/TestIO-Naive

CS2952 Homework

Primary LanguageC

TestIO-Naïve

CS2952 Homework : A project to test performance differences of different asynchronous I/O

The target I/O library : sync, native aio, posix io and io_uring

Environment

  1. BPF Compiler Collection(BCC)

    Install from source code. See tutorial here

    And enable USDT

    $ sudo apt-get install systemtap-sdt-dev
  2. Flexible I/O Tester(fio)

    See tutorial here

  3. Flame Graph and perf

    For detailed usage : here

    $ git clone https://github.com/brendangregg/FlameGraph
    $ sudo apt install linux-tools-common
  4. Install IO library

    $ sudo apt-get install libaio-dev
    $ git clone https://github.com/axboe/liburing.git
    $ cd liburing && make && make all
    $ sudo cp -r ../liburing /usr/share
    $ sudo cp src/liburing.so.2.2 /usr/lib/x86_64-linux-gnu/liburing.so
    $ sudo cp src/liburing.so.2.2 /usr/lib/x86_64-linux-gnu/liburing.so.2

Method

We focus on the latency and IOPS (I/O Operations Per Second) performance of I/O library(sync, native aio, posix io and io_uring) which may be two main dimensions that people are concerned about.
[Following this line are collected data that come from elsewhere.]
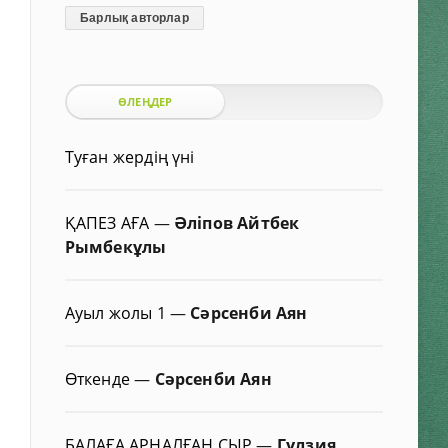
Барлық авторлар
ӨЛЕҢДЕР
Туған жердің үні
ҚАПЕЗ АҒА
—
Әліпов Айтбек
Рымбекұлы
Ауыл жолы 1
—
Сәрсенби Аян
Өткенде
—
Сәрсенби Аян
БАЛАҒА АРНАЛҒАН СЫР
—
Гүлзия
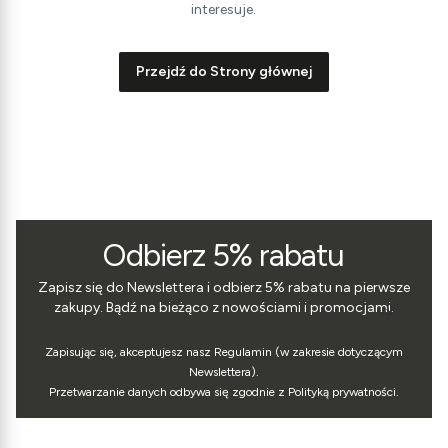
interesuje.
Przejdź do Strony głównej
Odbierz 5% rabatu
Zapisz się do Newslettera i odbierz 5% rabatu na pierwsze
zakupy. Bądź na bieżąco z nowościami i promocjami.
Zapisując się, akceptujesz nasz Regulamin (w zakresie dotyczącym
Newslettera).
Przetwarzanie danych odbywa się zgodnie z Polityką prywatności.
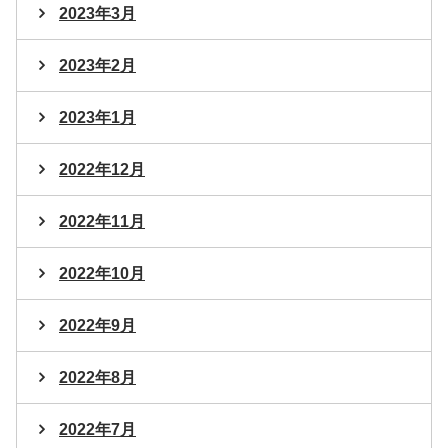
2023年3月
2023年2月
2023年1月
2022年12月
2022年11月
2022年10月
2022年9月
2022年8月
2022年7月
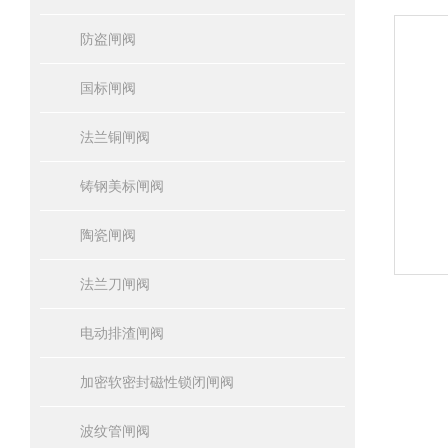
防盗闸阀
国标闸阀
法兰铜闸阀
铸钢美标闸阀
陶瓷闸阀
法兰刀闸阀
电动排渣闸阀
加密软密封磁性锁闭闸阀
波纹管闸阀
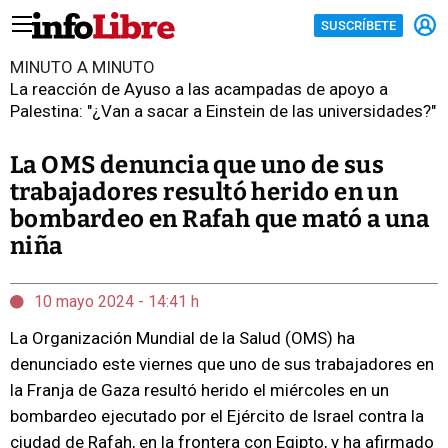
SUSCRÍBETE
MINUTO A MINUTO
La reacción de Ayuso a las acampadas de apoyo a
Palestina: "¿Van a sacar a Einstein de las universidades?"
La OMS denuncia que uno de sus
trabajadores resultó herido en un
bombardeo en Rafah que mató a una
niña
10 mayo 2024 - 14:41 h
La Organización Mundial de la Salud (OMS) ha
denunciado este viernes que uno de sus trabajadores en
la Franja de Gaza resultó herido el miércoles en un
bombardeo ejecutado por el Ejército de Israel contra la
ciudad de Rafah, en la frontera con Egipto, y ha afirmado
And all tests are done with flag O_DIRECT in order to avoid cache interference except small read/write operations imitating zero-delay cases.

  1. Latency

    BCC is used to write eBPF tracing program to detect the running time of specific kernel functions, user functions and code segments. Namely uprobe and uretprobe are used to catch I/O library functions. USDT are defined to trace specific code segments. For example : (code in src/bpfCode.c and src/test.py)

    b.attach_uprobe(name="uring", sym="io_uring_submit", fn_name="bpf_iouring_submit_in")
    b.attach_uretprobe(name="uring", sym="io_uring_submit", fn_name="bpf_iouring_submit_out")
  2. Throughput(IOPS)

    Fio is used to perform pressure testing on different I/O library. We control the parameters to implement the comparison experiment. The detailed instruction is in res/bench.md. The sample is below :

    dreamer@ubuntu:~/Desktop/try/bench$ fio -thread -size=1G -bs=4k -direct=1 -rw=randwrite -name=test -group_reporting -filename=./io.tmp -runtime 600 --ioengine=io_uring --iodepth=128
  3. Call Stack Analysis

    We use perf and FlameGraph to generate the flame graph of the procedure.

    $ sudo perf record -F 99 -p `pid of test program` -g -- sleep 30
    $ sudo perf script -i perf.data &> perf.unfold
    $ sudo ./FlameGraph/stackcollapse-perf.pl perf.unfold &> perf.folded
    $ sudo ./FlameGraph/flamegraph.pl perf.folded > perf.svg

    And the sample graph is like :

Analysis

The following are personal opinions, which maybe a little naive.

Throughput

Note: We use IOPS to denote throughput because they differ by only one factor.

Assuming the bottom block device has a constant and robust read/write speed $v$, then the maximal realistic work over a period of time $t$ is $w_{nax} = v\times t$. However, $w_{max}$ can be accessed only under ideal circumstances. The reality is device dominated by driver, which is part of linux kernel. For generalization, concurrency and security, abstraction layer like VFS exists in kernel, which induces extra cost for maintaining such a system. So the real work over $t$ is $w=v\times(t-t')=w_{max}-c$. To improve the throughput of the device is equivalent to decrease the cost $c$.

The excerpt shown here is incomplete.